I am new to php and i wish to develop a browser based game. Anyway, i encountered a problem. Here is my code:
<div id ="Ship_choice_div">
<?php
print "Select the ship you wish to equip:<br>";
print "<select name ='shipchoice' lengh = '20'>";
$shipinfo = "Select * from ship_inventory where id=$playerid";
$shipinfo2 = mysql_query($shipinfo) or die("Could not select anything from ships table");
while ($shipinfo3=mysql_fetch_array($shipinfo2))
{
print"<option>$shipinfo3[type]</option>";
}
print"</select><br>";
print"</form>";
?>
</div>
<?php
if (isset($_POST['shipchoice']))
{ $ship= $_POST['shipchoice'];
}
switch($ship) {
case 'frigate':
echo "frigate";
break;
case 'destroyer':
echo "destroyer";
break;
}
?>
It doesn't seem to get the value selected from the combo box into the variable $ship.

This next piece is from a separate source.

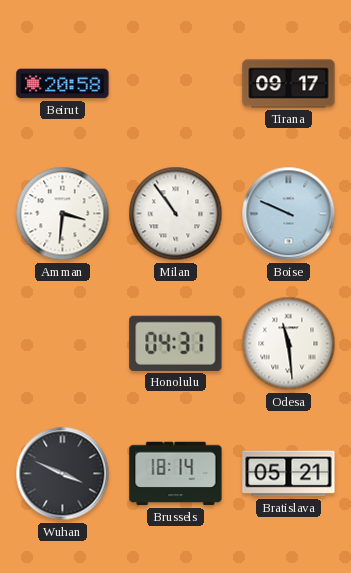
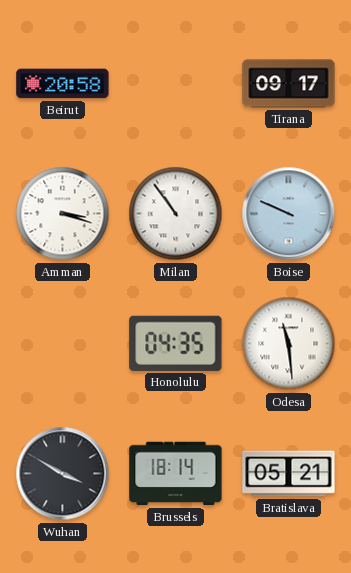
Amman: 3:31 -> 3:18
Honolulu: 04:31 -> 04:35
Wuhan: 3:49 -> 3:50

Do i need to make a button to insert $_POST['shipchoice'] into variable $ship? If so, i need to write a new .php script only with this code: if (isset($_POST['shipchoice'])) { $ship= $_POST['shipchoice']; } ???How can i make a button that inserts the variable $ship with $_POST['shipchoice'] all on the same .php page?? What should the action=" " of a button statement be?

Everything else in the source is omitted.